Attributes: Describing the Entity (Ch 6)
Chapter 6 on how attributes manifest across data forms. Attributes in structured data are columns; in semi-structured they’re key-value pairs; in unstructured they must be actively manufactured through extraction pipelines (metadata, structural, and semantic attributes via NLP).
Key practical guidance:
- Naming: Clarity (OrderDate not Date), consistency (pick one convention and stick to it), avoid reserved words
- Nulls: Scalar math with null yields null; aggregate functions silently skip nulls. Use explicit defaults like “missing” or “unknown” to reduce ambiguity
- Attribute bloat / cross-contamination: Gradual addition of unrelated attributes to a table (the Orders table with customer_shoe_size).
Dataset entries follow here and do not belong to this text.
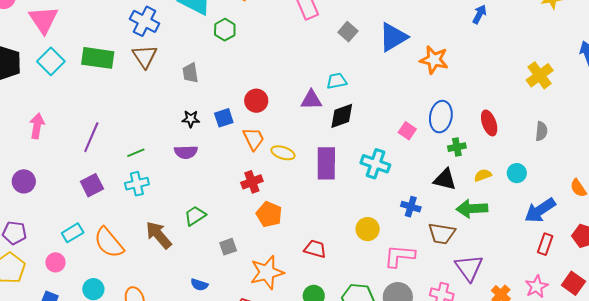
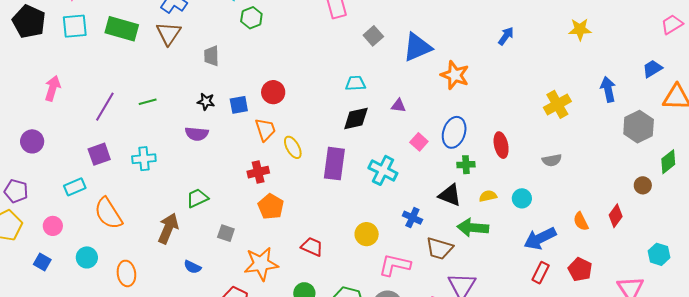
cyan square: (51, 61) -> (75, 26), turned 32
purple triangle: (311, 100) -> (398, 106), moved, size x0.7
gray semicircle: (541, 131) -> (552, 160), turned 66
green line: (136, 153) -> (148, 102), moved
yellow ellipse: (283, 153) -> (293, 147), turned 35
cyan rectangle: (73, 233) -> (75, 187), moved
brown arrow: (159, 235) -> (168, 228), moved, turned 56
gray square: (228, 247) -> (226, 233), turned 30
If you can’t explain what an entity represents in one breath without “and,” you have bloat
- ML/AI artifacts as entities: A trained model has its own attributes (hyperparameters, weights, confidence scores, feature vectors) distinct from the data it analyzes
- Metadata as first-class attribute: Data catalogs and observability platforms treat datasets themselves as entities with attributes (schema evolution, usage frequency, data quality scores)
RDCO relevance
The naming conventions and null-handling guidance is immediately useful in dbt style guides for clients. The attribute bloat anti-pattern maps directly to the “One Big Table gone wrong” situation we see regularly.